A recente decisão do Supremo Tribunal Federal, ocorrida neste 17 de fevereiro, mudando a jurisprudência da Corte, passando a permitir que, depois de decisões de segundo grau confirmatórias de condenações criminais, a pena de prisão já seja executada, representa um retrocesso e um desastre humanitário.
A Corte Suprema tem o dever de garantir a observância da Constituição Federal e com esta decisão, o que vemos é a negação do princípio da presunção de inocência, esculpido no inciso LVII do artigo 5º, que estabelece que “ninguém será considerado culpado até o trânsito em julgado de sentença penal condenatória”.

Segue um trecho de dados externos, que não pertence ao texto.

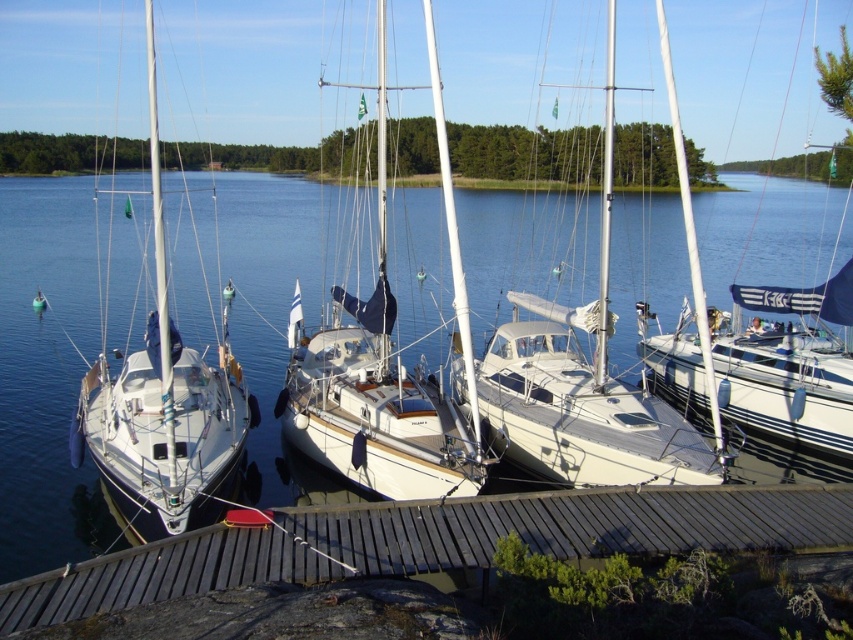 Question: Can you confirm if white matte sailboat at center is wider than white glossy sailboat at center?

Choices:
 (A) yes
 (B) no

Answer: (B)

Question: Which is farther from the white glossy sailboat at center?

Choices:
 (A) white matte sailboat at center
 (B) clear blue water at center
 (C) white glossy sailboat at left

Answer: (B)

Question: Based on their relative distances, which object is nearer to the white matte sailboat at center?

Choices:
 (A) wooden dock at lower center
 (B) white glossy sailboat at center
 (C) white glossy sailboat at left
 (D) clear blue water at center

Answer: (A)

Question: Does white matte sailboat at center come behind white glossy sailboat at center?

Choices:
 (A) yes
 (B) no

Answer: (B)

Question: Does wooden dock at lower center have a greater width compared to white glossy sailboat at center?

Choices:
 (A) yes
 (B) no

Answer: (B)

Question: Based on their relative distances, which object is farther from the white matte sailboat at center?

Choices:
 (A) white glossy sailboat at left
 (B) clear blue water at center
 (C) white glossy sailboat at center

Answer: (B) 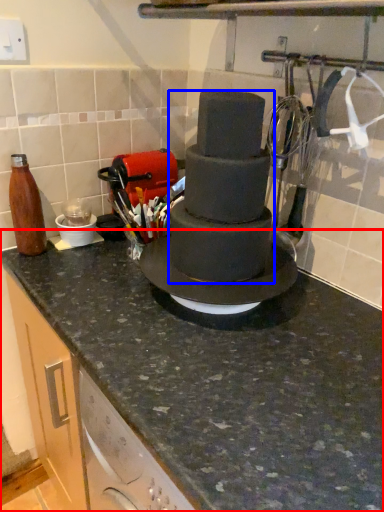 Question: Which point is closer to the camera, countertop (highlighted by a red box) or chocolate cake (highlighted by a blue box)?

Choices:
 (A) countertop
 (B) chocolate cake

Answer: (A) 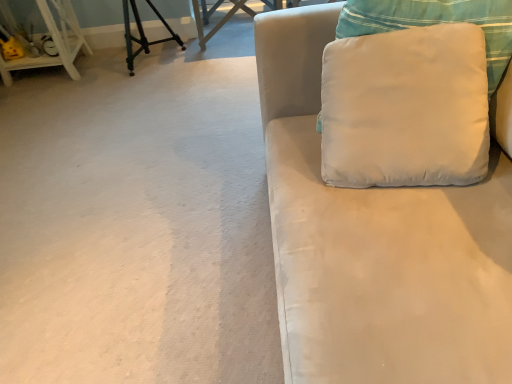 Question: Is wooden table at upper center looking in the opposite direction of white wood shelf at left?

Choices:
 (A) yes
 (B) no

Answer: (B)

Question: Can you confirm if wooden table at upper center is taller than white wood shelf at left?

Choices:
 (A) yes
 (B) no

Answer: (B)

Question: Is wooden table at upper center outside of white wood shelf at left?

Choices:
 (A) yes
 (B) no

Answer: (A)

Question: From a real-world perspective, is wooden table at upper center on top of white wood shelf at left?

Choices:
 (A) no
 (B) yes

Answer: (A)

Question: Can you confirm if wooden table at upper center is positioned to the left of white wood shelf at left?

Choices:
 (A) no
 (B) yes

Answer: (A)

Question: From a real-world perspective, is satin white couch at right positioned above or below white wood shelf at left?

Choices:
 (A) above
 (B) below

Answer: (A)

Question: From their relative heights in the image, would you say satin white couch at right is taller or shorter than white wood shelf at left?

Choices:
 (A) tall
 (B) short

Answer: (A)

Question: In terms of width, does satin white couch at right look wider or thinner when compared to white wood shelf at left?

Choices:
 (A) wide
 (B) thin

Answer: (A)

Question: Based on their sizes in the image, would you say satin white couch at right is bigger or smaller than white wood shelf at left?

Choices:
 (A) big
 (B) small

Answer: (A)

Question: Relative to wooden table at upper center, is white fabric pillow at upper right in front or behind?

Choices:
 (A) behind
 (B) front

Answer: (B)

Question: Choose the correct answer: Is white fabric pillow at upper right inside wooden table at upper center or outside it?

Choices:
 (A) outside
 (B) inside

Answer: (A)

Question: Considering the positions of white fabric pillow at upper right and wooden table at upper center in the image, is white fabric pillow at upper right bigger or smaller than wooden table at upper center?

Choices:
 (A) big
 (B) small

Answer: (A)

Question: From the image's perspective, is white fabric pillow at upper right above or below wooden table at upper center?

Choices:
 (A) above
 (B) below

Answer: (B)

Question: From a real-world perspective, is satin white couch at right above or below white fabric pillow at upper right?

Choices:
 (A) below
 (B) above

Answer: (A)

Question: Considering the positions of point tap(279, 309) and point tap(326, 48), is point tap(279, 309) closer or farther from the camera than point tap(326, 48)?

Choices:
 (A) farther
 (B) closer

Answer: (B) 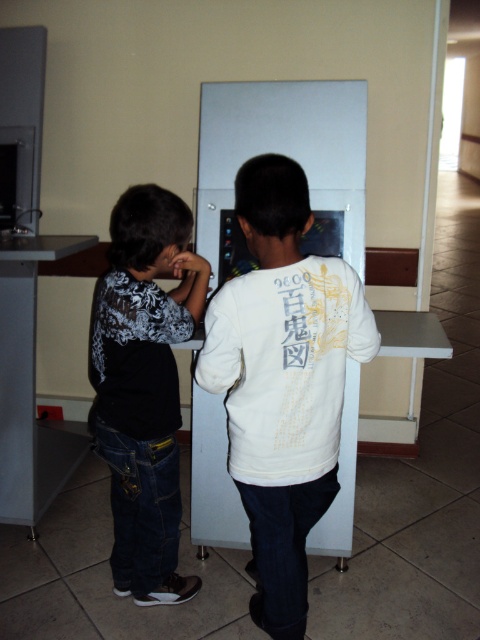 Question: Which of the following is the farthest from the observer?

Choices:
 (A) 245,400
 (B) 122,368

Answer: (B)

Question: Is white matte sweatshirt at center wider than black matte shirt at left?

Choices:
 (A) yes
 (B) no

Answer: (A)

Question: Is white matte sweatshirt at center below black matte shirt at left?

Choices:
 (A) no
 (B) yes

Answer: (B)

Question: Is white matte sweatshirt at center bigger than black matte shirt at left?

Choices:
 (A) yes
 (B) no

Answer: (A) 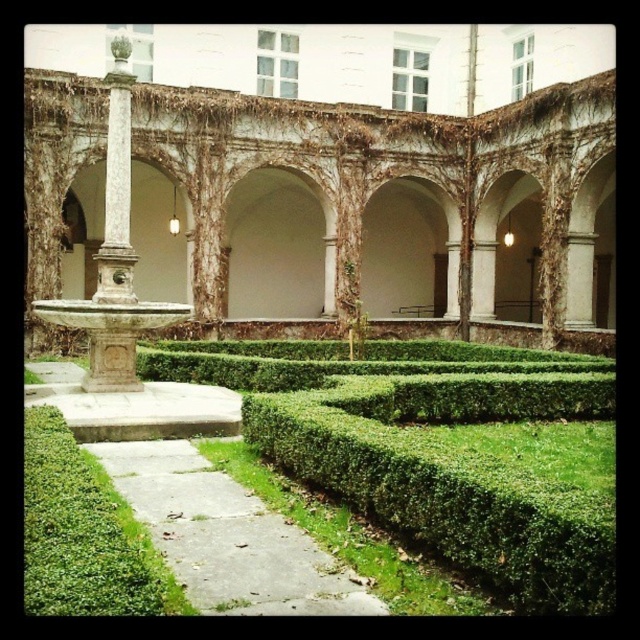 Question: Estimate the real-world distances between objects in this image. Which object is farther from the white stone archway at center?

Choices:
 (A) green hedge at center
 (B) white stone fountain at center

Answer: (A)

Question: Is white stone archway at center above white marble column at center-left?

Choices:
 (A) yes
 (B) no

Answer: (B)

Question: Which object is farther from the camera taking this photo?

Choices:
 (A) white marble column at center-left
 (B) white stone archway at center
 (C) white stone fountain at center
 (D) green hedge at center

Answer: (B)

Question: Does green hedge at center have a lesser width compared to white stone archway at center?

Choices:
 (A) no
 (B) yes

Answer: (A)

Question: Is the position of green hedge at center more distant than that of white stone archway at center?

Choices:
 (A) yes
 (B) no

Answer: (B)

Question: Which of the following is the closest to the observer?

Choices:
 (A) (426, 396)
 (B) (280, 196)

Answer: (A) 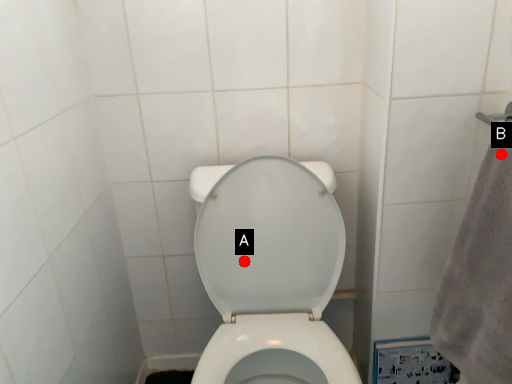 Question: Two points are circled on the image, labeled by A and B beside each circle. Which point appears closest to the camera in this image?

Nosso sistema penal está sedimentado em garantias individuais que visam equilibrar a relação entre o Estado todo poderoso e o cidadão, na busca de Justiça. Esse sistema garantidor está construído em nossa Constituição Federal, que precisa ser observada e respeitada, antes de tudo e de todos.
Exatamente nos momentos de crise é que mais precisamos da nossa Constituição Federal, a garantir nosso sistema e nossas instituições, sem se admitir flexibilizações de seus conceitos duramente conquistados, a que pretexto for.
Enquanto o mundo busca caminhos para punir sem encarcerar, essa decisão privilegia o encarceramento antecipado, na contra mão da evolução do direito penal mundial.
Por mais que se sustente que a “voz das ruas” irá aplaudir essa decisão, lembremo-nos sempre que foi a “voz das ruas” que condenou à morte Jesus Cristo. Nossa justiça é realizada por homens e os homens são falíveis, assim, também nossa justiça é falível, cabendo-nos a todos, lutar para que tenhamos um sistema de garantias, a diminuir a falibilidade dessa justiça humana.
Todas as vezes que o mundo lançou mão de mecanismos que suprimiram garantias constitucionais do cidadão e que aumentaram o encarceramento, na busca de soluções para seus problemas ou para diminuir a criminalidade, o resultado foi frustrante e as consequências desastrosas para todos.
Negar o princípio da presunção de inocência, não é fechar uma janela da impunidade, mas é sim, abrir a porta para o erro judiciário, é mutilar nossa Constituição Federal e patrocinar injustiças, no palco desse grande desastre humanitário.
Esperamos que esse entendimento que deu suporte a essa triste decisão, não se cristalize e o STF, guardião maior de nossa Carta Magna, cumpra seu dever, guardando nossa Constituição Federal, se necessário, contra tudo e contra todos.
Luiz Flávio Borges D’Urso é Advogado Criminalista, Presidente da Associação Brasileira dos Advogados Criminalistas – ABRACRIM, Mestre e Doutor em Direito Penal pela USP, Presidente de Honra da Academia Brasileira de Direito Criminal – ABDCRIM, Conselheiro Federal da OAB e foi Presidente da OAB SP por três gestões.